Originally, this rule sought to keep an eye on investors from outside of the EU, EEA, and Switzerland, when they aimed to acquire, directly or indirectly, at least a 25% stake (or 10% in listed entities) in a local company, or establish a company/branch, or modify its activity, or right of operation of infrastructures, facilities, and assets essential for activities within several areas.
These were: Weapons and ammunition, military technology and equipment production; dual-use product production; intelligence tools production; banking, payment investment, and insurance services; certain utilities, inclusive of electricity, gas and water services; electronic communications services; and specific electronic information systems of state bodies and municipalities.
A COVID emergency Government Decree from 2020 extended this regulation to investors from within the EU until the end of 2021. One transaction already known to be caught by this ruling is the contemplated VIG acquisition of Aegon.
FDI Screen Act I entitles the Hungarian Ministry of Interior to advance acknowledgment of the effectiveness of a contemplated acquisition or establishment of a company or operation right within the above scope. The notification needs to be made within 10 days of signing the purchase or establishment deed.
The minister has the discretion to assess whether a transaction violates the national security interests of Hungary. If this is considered to be the case, the minister can issue a prohibiting decision, which can be contested at the Budapest Capital Regional Court. That court can only establish the non-compliance of the decision based on the underlying procedural rules and may revert the procedure to the minister.
If no application is made, the acquisition or foundation cannot be effectively registered, and there may be a fine of HUF 1 million in the case of individuals or HUF 10 million in the case of legal entities. Exercising ownership and operational rights are prohibited too. The ministry can investigate within five years from gaining information on the transaction. The obliged person may need to alienate the unlawfully acquired stake or assets to which the state has preemption rights.
Since May 2020, the Hungarian Government has introduced a special COVID FDI Screening measure, which is regularly debated by the legal community in Hungary. Act LVIII of 2020 (“FDI Screen Act II”) extends to all non-EU investors intending to acquire at least 10%, and EU investors aiming to gain influence (basically a majority control) above an acquisition value of HUF 350 million.

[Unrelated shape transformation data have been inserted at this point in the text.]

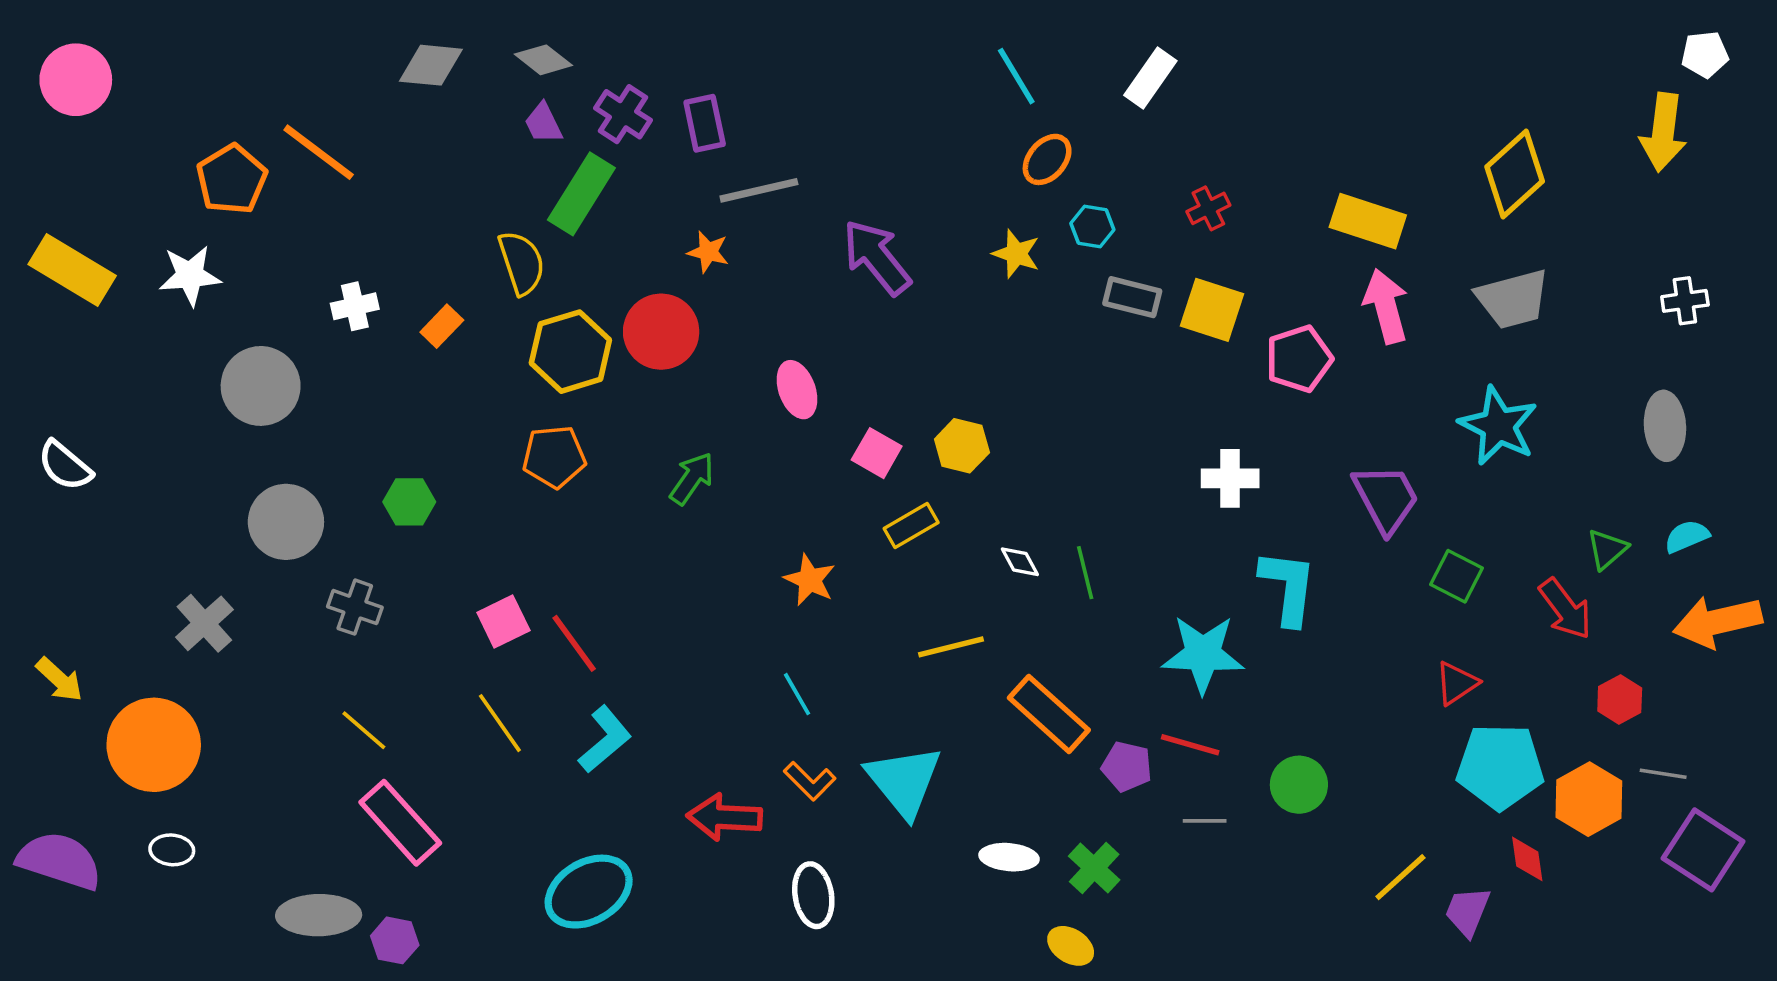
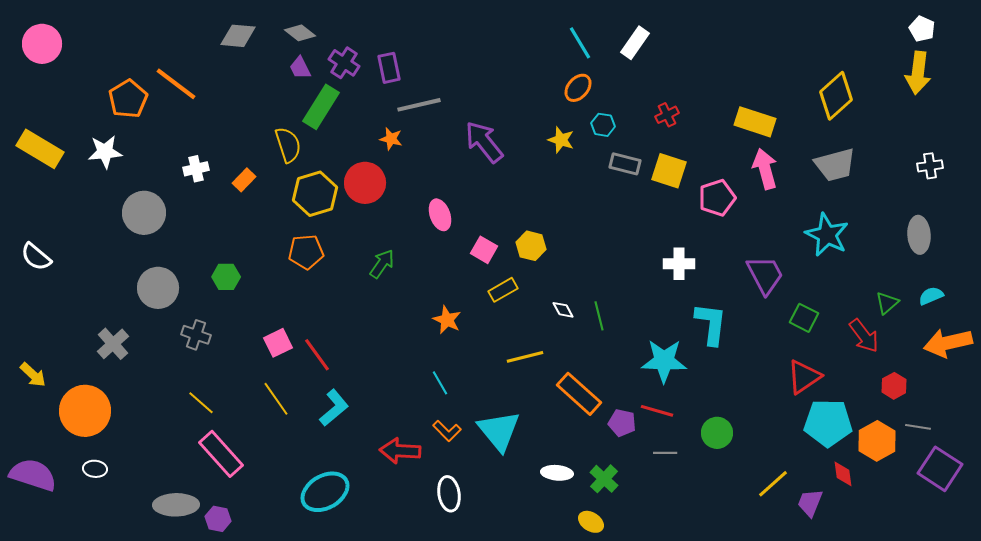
white pentagon: (1705, 54) -> (922, 29), moved, turned 30
cyan line: (1016, 76) -> (580, 43), moved
red triangle: (1457, 683) -> (804, 377), size x1.4

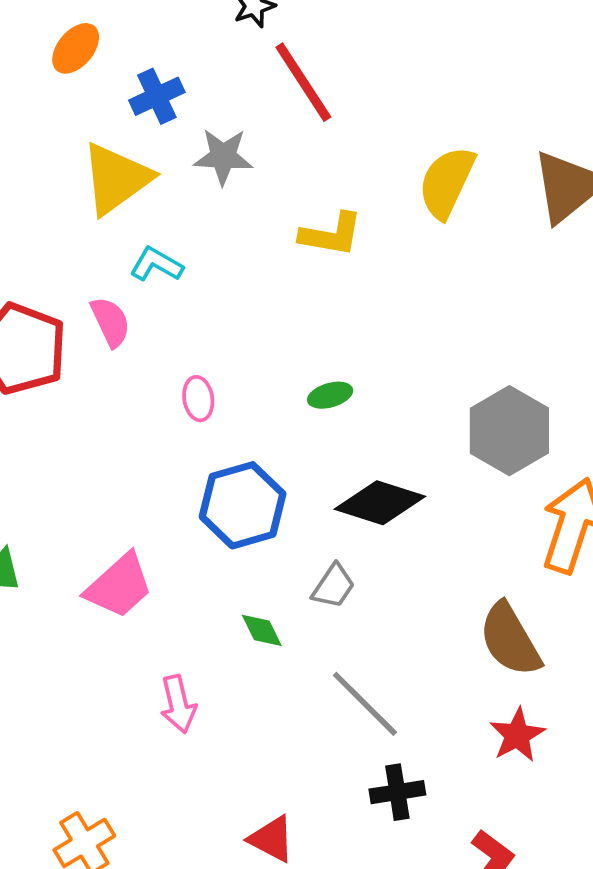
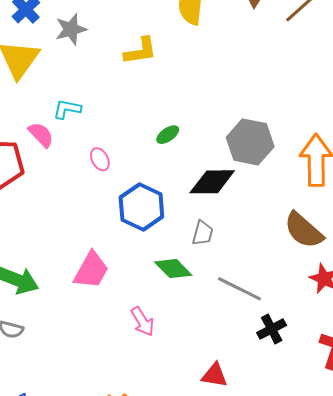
cyan L-shape: (156, 264) -> (67, 109), moved
gray hexagon: (509, 431) -> (250, 142), moved
green diamond: (262, 630) -> (173, 269), size x1.5

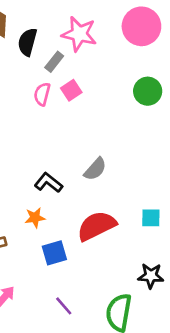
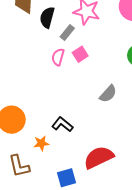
gray semicircle: (95, 169) -> (108, 94), moved
orange star: (35, 218) -> (41, 143), moved

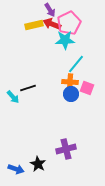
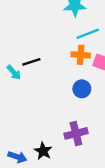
cyan line: (76, 64) -> (88, 34), turned 30
blue circle: (71, 94) -> (82, 89), moved

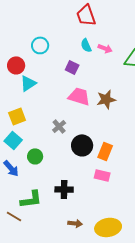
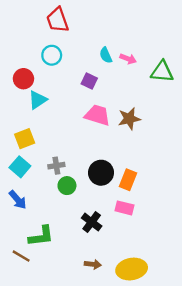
red trapezoid: (86, 15) -> (58, 20), moved
gray cross: (59, 126) -> (56, 166), moved, turned 32
green circle: (35, 156) -> (67, 186), moved
black cross: (64, 189) -> (92, 222), moved, turned 36

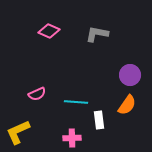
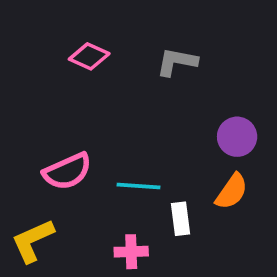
pink semicircle: (37, 94) -> (67, 171), size x1.5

Here the scope of the decision is in the hands of the Ministry of Innovation and Technology when the target company/asset is a strategic Hungarian company or operation. This rule is also applicable until the end of 2021 and operates along similar lines as FDI Screen Act I. Here the discretion of the minister is based on the fundamental economic, strategic interests related to the operability of networks and equipment and the security of continuous supply from the point of view of the national economy, where it is not regulated by sectorial legal regulation of the EU or national law.
To sum up, each M&A or restructuring transaction involving foreign parties remain subject to careful assessment under FDI Screen Act I. and II. until the end of 2021.